WASHINGTON (Reuters) - President Barack Obama's decision to reorient the U.S. military's focus to the Asia-Pacific region will not lead to a major naval buildup there, the top U.S. Navy officer said on Tuesday, adding that the United States already has a robust presence in the area.
Obama last week unveiled a new military strategy shifting attention to Asia over the next decade while downsizing the overall force, moves that will accommodate significant cuts in projected U.S. defense spending.
But the Pentagon has not yet revealed what that plan will mean concretely for the deployment of U.S. military forces and equipment to different regions of the world. More details are due in the coming weeks during the rollout of the annual U.S. federal budget proposal.
China's military did not wait for details before issuing statements accusing the United States of trying to contain China.
Addressing a forum in Washington, Admiral Jonathan Greenert, the chief of naval operations, put forward a chart showing that the U.S. Navy has about 50 ships and submarines deployed today in the western Pacific, compared with about 30 in the Middle East.
Greenert said the Navy would review Obama's strategy and "adjust accordingly."
"But my first assessment is that we're in good shape in the Navy where we stand in the western Pacific," he told a forum hosted by the Center for a New American Security think tank in Washington.
Asked about a possible buildup in naval forces and equipment in Asia, Greenert appeared to play down speculation about a major change in the deployment of forces there and in the Middle East.
"My point is, it's not a big naval buildup in the Far East.

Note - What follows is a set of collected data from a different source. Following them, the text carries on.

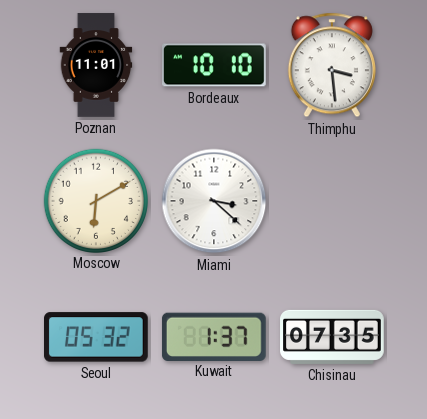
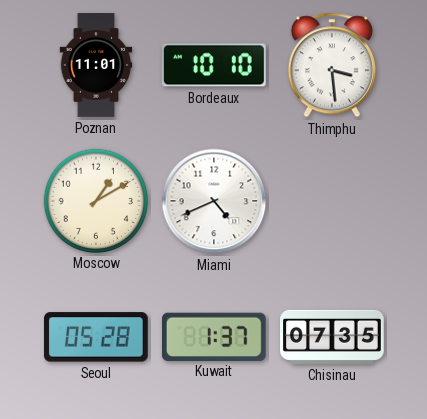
Moscow: 6:10 -> 1:10
Miami: 3:22 -> 4:41
Seoul: 05:32 -> 05:28
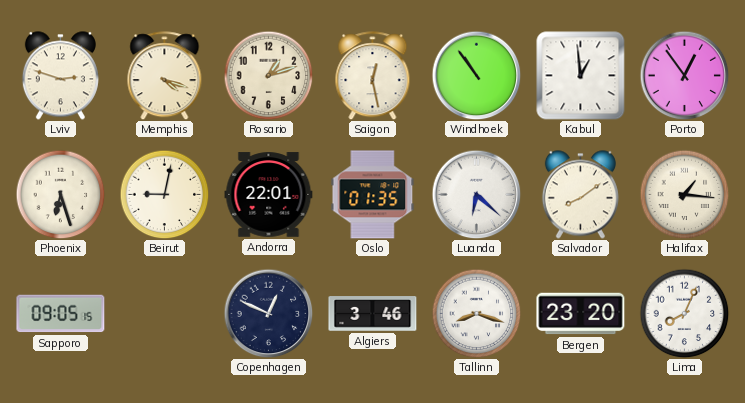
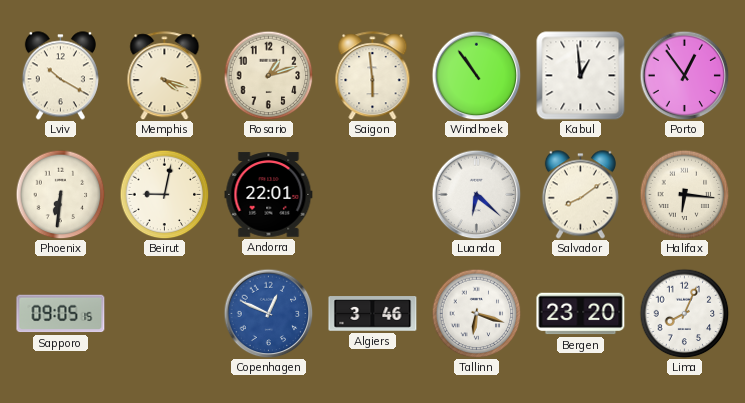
Lviv: 2:48 -> 10:20
Saigon: 12:28 -> 5:59
Phoenix: 6:27 -> 6:31
Oslo: 01:35 -> none
Halifax: 1:16 -> 6:16
Copenhagen dial: navy -> blue
Tallinn: 8:18 -> 6:18
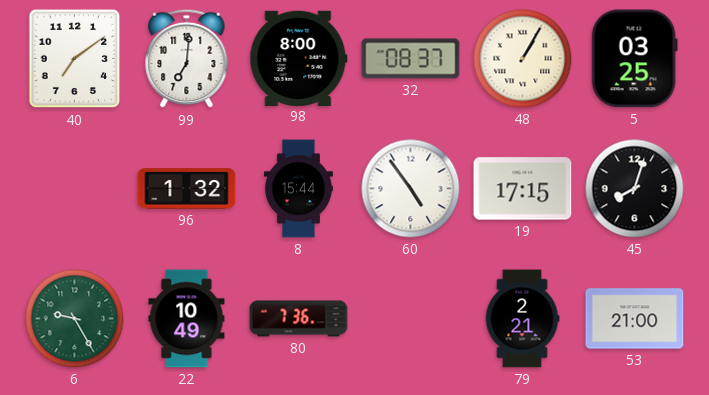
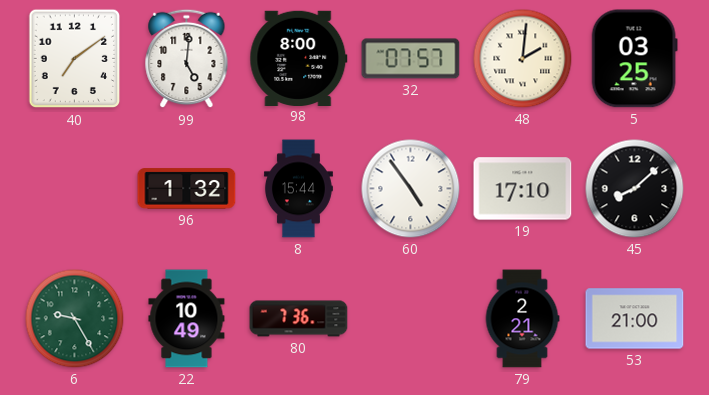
99: 7:01 -> 5:01
32: 08:37 -> 07:57
48: 1:05 -> 2:01
19: 17:15 -> 17:10
45: 8:03 -> 8:08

We're there, we have been there, we will continue to be there," he said.
"And that I see the same proportion in the (Middle East), I don't see a naval movement" from there, he said.
Greenert spoke at a panel launching a report by the Center for a New American Security on dealing with potential conflict in the South China Sea, where maritime territorial disputes pit China against Vietnam and others.
'A DECLINING POWER'?
The report urges the United States to build a worldwide naval force of up to 346 ships - far more than the fleet of 250 vessels envisioned after budget cuts and the retirement of older ships.
The center's Patrick Cronin said that if the United States did not use this decade to expand its fleet, "whatever we say, we're going to be seen as a declining power" in Asia.
"What I'm worried about is the idea that we may be shrinking rather than growing our Navy," said Cronin.
The shift in focus to Asia comes amid increasing concern at the Pentagon over China's strategic goals as it begins to field a new generation of weapons that U.S. officials fear are designed to try to prevent U.S. naval and air forces from projecting power into the region.
The People's Liberation Army's newspaper said on Tuesday the United States was "laying out forces across the Asia-Pacific region in advance to contain the rise of China."
Part of the U.S. strategy includes shoring up U.S. alliances across the region, and Greenert acknowledged deepening ties with countries including longtime allies such as Japan and Australia and emerging relationships with others, like Vietnam.
He also stressed the need to deepen dialogue with the People's Liberation Army Navy.
China's Ministry of Defense on Monday warned the United States to be "careful in its words and actions" after announcing the new strategy.
Asked about the comments, Greenert responded: "I appreciate the advice."